Setelah makan malam ku katakan kepada ayah, bahwa ayah Binar membutuhkan biaya besar untuk pengobatan kankernya. Dengan panjang lebar ku ceritakan semuanya dengan harapan agar ayah bisa memberikan bantuan. Ayah setuju dengan tawaranku untuk menjadikan Binar sebagai staf di Kantor. Dan Binar di perbolehkan masuk Kantor besok. Ayah mengatakan pagi saja kerja di Kator nanti siangnya ku perbolehkan pulang untuk kuliah. Aku sangat senang sekali mendengar cerita ini. Dan ayah siap membiayai uang SPP Binar sampai sarjana nanti dan bukan hanya itu ayah langsung memberiku cek senilai 70 juta untuk pengabatan ayah Binar.
Aku harus segera menyampaikan kabar gembira ini kepada Binar agar ia tidak terpuruk lagi. Insyaallah cek ini bisa meringankan beban Binar.

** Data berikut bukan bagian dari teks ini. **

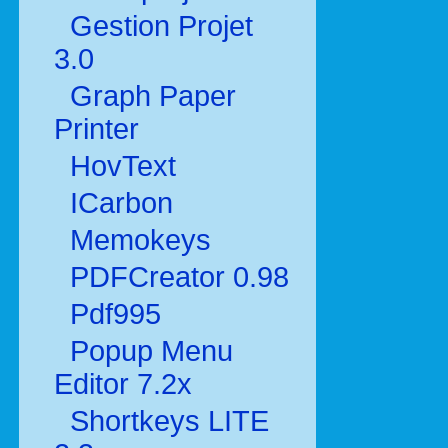
Gestion Projet
3.0
Graph Paper
Printer
HovText
ICarbon
Memokeys
PDFCreator 0.98
Pdf995
Popup Menu
Editor 7.2x
Shortkeys LITE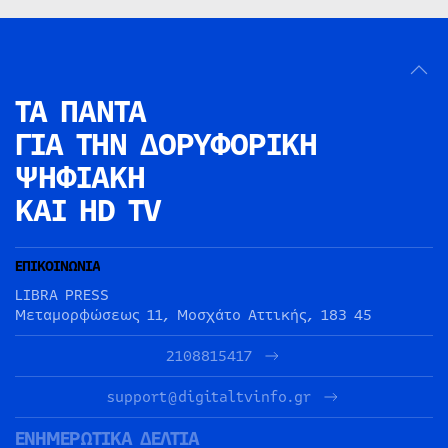
ΤΑ ΠΑΝΤΑ
ΓΙΑ ΤΗΝ
ΔΟΡΥΦΟΡΙΚΗ
ΨΗΦΙΑΚΗ
ΚΑΙ HD TV
ΕΠΙΚΟΙΝΩΝΙΑ
LIBRA PRESS
Μεταμορφώσεως 11, Μοσχάτο Αττικής, 183 45
2108815417
support@digitaltvinfo.gr
ΕΝΗΜΕΡΩΤΙΚΑ ΔΕΛΤΙΑ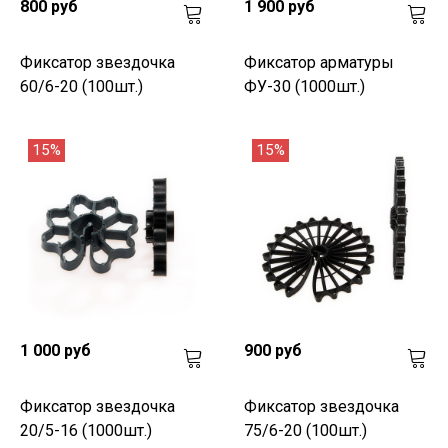
800 руб
1 900 руб
Фиксатор звездочка
Фиксатор арматуры
60/6-20 (100шт.)
ФУ-30 (1000шт.)
15%
15%
1 000 руб
900 руб
Фиксатор звездочка
Фиксатор звездочка
20/5-16 (1000шт.)
75/6-20 (100шт.)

“Halo assalamualaikum Binar kamu bisa ke rumahku sekarang juga?”
“Ya waalaikumsalam ada apa Nas, sepertinya penting sekali.”
“Kesini saja dulu nanti aku ceritakan, tidak usah banyak tanya.”
“Tapi. Tapi kan ini sudah malam, besok saja.”
“Sekarang saya tunggu, lagian baru pukul 20.00.”
“Tapi…..Tututtttttttt.”

15 menit kemudian Binar datang kuceritakan semuanya terkait apa yang ayah katakan kepadaku, dengan luapan air mata tak henti-hentinya Binar mengucapkan rasa terimakasih atas semua bantuan yang ayah berikan. Mungkin ini adalah jawaban atas doa-doanya selama ini. Semenjak itulah Binar selalu bangkit dari masalah-masalah yang menimpanya dan lebih bersemangat menjalani hari-harinya. Binar mengatakan dia tidak akan mengecewakan ayah atas kepercayaan yang sudah diberikan, akan bekerja secara profesional. Bisa bekerja di kantor ayah adalah puji syukur atas Rahmat Allah baginya.

*Penulis merupakan mahasiswa Jurusan Ilmu Komunikasi Fakultas Dakwah dan Komunikasi (FDK) semester IV.